Bostwick had expected to be shot on the spot. No cornered rat could have been more abjectly afraid. His nerve had oozed away the more for the grimness of the man who stood before him—a man with such a wound as that who was still the master of his forces!
He was terribly white. His teeth fairly chattered in his head. He had played a desperate part—and lost. The race and this present denouement had shattered the man completely. He came down to the ground and stood there, silently staring at Van.
Despite his show of strength Van stepped with difficulty to the back of his car and seated himself within.
"Up in the seat there, Searle," he repeated, "and drive back at moderate speed."
Bostwick's surrender was complete. He climbed to the driver's position, still silently, and started the car in an automatic way that knew no thought of resistance. At the rear of his head Van held the gun, and back towards Goldite they rolled.
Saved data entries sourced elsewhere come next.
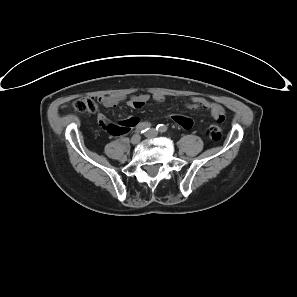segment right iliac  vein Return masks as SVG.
Here are the masks:
<instances>
[{
	"mask_svg": "<svg viewBox=\"0 0 297 297\" xmlns=\"http://www.w3.org/2000/svg\"><path fill=\"white\" fill-rule=\"evenodd\" d=\"M140 139H141L140 135L139 134H135L131 138V143L133 145H136V144H138L140 142Z\"/></svg>",
	"mask_w": 297,
	"mask_h": 297,
	"instance_id": "obj_1",
	"label": "right iliac vein"
}]
</instances>
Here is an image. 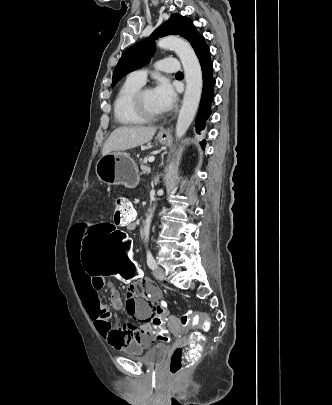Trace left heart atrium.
<instances>
[{"mask_svg": "<svg viewBox=\"0 0 332 405\" xmlns=\"http://www.w3.org/2000/svg\"><path fill=\"white\" fill-rule=\"evenodd\" d=\"M154 97L161 111L166 112L173 108L176 102V93L171 84L161 79L153 89Z\"/></svg>", "mask_w": 332, "mask_h": 405, "instance_id": "left-heart-atrium-1", "label": "left heart atrium"}]
</instances>
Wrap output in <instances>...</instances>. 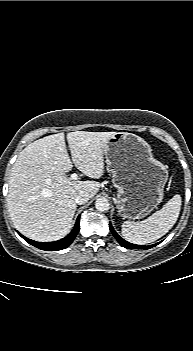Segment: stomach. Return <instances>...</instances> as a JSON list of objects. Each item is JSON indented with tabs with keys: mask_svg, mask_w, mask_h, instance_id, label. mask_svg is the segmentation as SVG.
I'll return each mask as SVG.
<instances>
[{
	"mask_svg": "<svg viewBox=\"0 0 193 351\" xmlns=\"http://www.w3.org/2000/svg\"><path fill=\"white\" fill-rule=\"evenodd\" d=\"M105 159L118 189L117 209L123 218L142 219L162 202L168 170L153 157L143 138L115 133L108 140Z\"/></svg>",
	"mask_w": 193,
	"mask_h": 351,
	"instance_id": "1",
	"label": "stomach"
}]
</instances>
Two miles out the sheriff, in a borrowed car, grimly seated at the driver's side, came bearing down upon them. The cars were halted long enough for the sheriff to take his place with Searle, and then they hastened on.
Christler had instantly seen that Van was wounded. He as quickly realized that to rush Van to town and medical attendance was the only possible plan.
He merely said, "You're hurt."
Van tried to smile. "Slightly punctured." He was rapidly losing strength.
Christler thought to divert him. He shouted above the purring of the car.
"Found Matt all right. I'm goin' to take him back to the State authorities in that convict suit that's hangin' 'round the store."
Van was instantly aroused. "No you don't Bill! No you don't! I've got use for those stripes myself. You'll buy Matt the best suit of clothes in town, and charge the bill to me."
If Bostwick heard, or understood, he did not make a sign. He was driving like a servant on the box, but he could not have stood on his feet.
They were nearing the town. A cavalcade of horsemen, drivers of buggies, and men on foot came excitedly trooping down the road to meet the short procession.
Despite his utmost efforts, Van was gone. Weak from the loss of blood and the shock, he could hold up his frame no longer.
"Bill," he said, as the sheriff turned around, "I guess I'm—all in—for a little. Cold storage him, till I get back on my feet."
He waved a loose gesture towards Bostwick, then sank unconscious on the floor.